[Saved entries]
···

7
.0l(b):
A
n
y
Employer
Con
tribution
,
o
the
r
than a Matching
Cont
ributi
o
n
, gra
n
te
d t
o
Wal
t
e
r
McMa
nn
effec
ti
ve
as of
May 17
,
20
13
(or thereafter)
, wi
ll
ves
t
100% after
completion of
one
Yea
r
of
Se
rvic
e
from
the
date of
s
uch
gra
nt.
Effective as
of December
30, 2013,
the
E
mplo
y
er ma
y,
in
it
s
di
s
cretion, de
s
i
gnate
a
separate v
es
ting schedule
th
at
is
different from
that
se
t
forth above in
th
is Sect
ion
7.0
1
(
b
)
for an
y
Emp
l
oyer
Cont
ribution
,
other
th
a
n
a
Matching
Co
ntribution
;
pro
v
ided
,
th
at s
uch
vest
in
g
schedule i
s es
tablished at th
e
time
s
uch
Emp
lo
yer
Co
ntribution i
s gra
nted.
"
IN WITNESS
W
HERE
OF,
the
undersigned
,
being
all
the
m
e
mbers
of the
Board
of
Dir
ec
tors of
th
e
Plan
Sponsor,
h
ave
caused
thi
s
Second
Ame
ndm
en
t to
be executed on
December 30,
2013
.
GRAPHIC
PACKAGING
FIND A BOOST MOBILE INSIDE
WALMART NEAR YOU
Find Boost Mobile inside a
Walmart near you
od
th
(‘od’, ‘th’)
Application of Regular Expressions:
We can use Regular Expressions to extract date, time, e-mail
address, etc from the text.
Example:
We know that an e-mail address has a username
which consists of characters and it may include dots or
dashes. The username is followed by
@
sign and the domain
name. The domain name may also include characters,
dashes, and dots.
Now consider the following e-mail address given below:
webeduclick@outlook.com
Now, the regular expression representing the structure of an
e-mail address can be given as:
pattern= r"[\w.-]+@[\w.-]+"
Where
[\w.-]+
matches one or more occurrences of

···

• The problem: All of the records above are to be printed again exactly as they appear.

• Answer to this exercise:
7
.0l(b):
A
n
y
Employer
Con
tribution
,
o
the
r
than a Matching
Cont
ributi
o
n
, gra
n
te
d t
o
Wal
t
e
r
McMa
nn
effec
ti
ve
as of
May 17
,
20
13
(or thereafter)
, wi
ll
ves
t
100% after
completion of
one
Yea
r
of
Se
rvic
e
from
the
date of
s
uch
gra
nt.
Effective as
of December
30, 2013,
the
E
mplo
y
er ma
y,
in
it
s
di
s
cretion, de
s
i
gnate
a
separate v
es
ting schedule
th
at
is
different from
that
se
t
forth above in
th
is Sect
ion
7.0
1
(
b
)
for an
y
Emp
l
oyer
Cont
ribution
,
other
th
a
n
a
Matching
Co
ntribution
;
pro
v
ided
,
th
at s
uch
vest
in
g
schedule i
s es
tablished at th
e
time
s
uch
Emp
lo
yer
Co
ntribution i
s gra
nted.
"
IN WITNESS
W
HERE
OF,
the
undersigned
,
being
all
the
m
e
mbers
of the
Board
of
Dir
ec
tors of
th
e
Plan
Sponsor,
h
ave
caused
thi
s
Second
Ame
ndm
en
t to
be executed on
December 30,
2013
.
GRAPHIC
PACKAGING
FIND A BOOST MOBILE INSIDE
WALMART NEAR YOU
Find Boost Mobile inside a
Walmart near you
od
th
(‘od’, ‘th’)
Application of Regular Expressions:
We can use Regular Expressions to extract date, time, e-mail
address, etc from the text.
Example:
We know that an e-mail address has a username
which consists of characters and it may include dots or
dashes. The username is followed by
@
sign and the domain
name. The domain name may also include characters,
dashes, and dots.
Now consider the following e-mail address given below:
webeduclick@outlook.com
Now, the regular expression representing the structure of an
e-mail address can be given as:
pattern= r"[\w.-]+@[\w.-]+"
Where
[\w.-]+
matches one or more occurrences of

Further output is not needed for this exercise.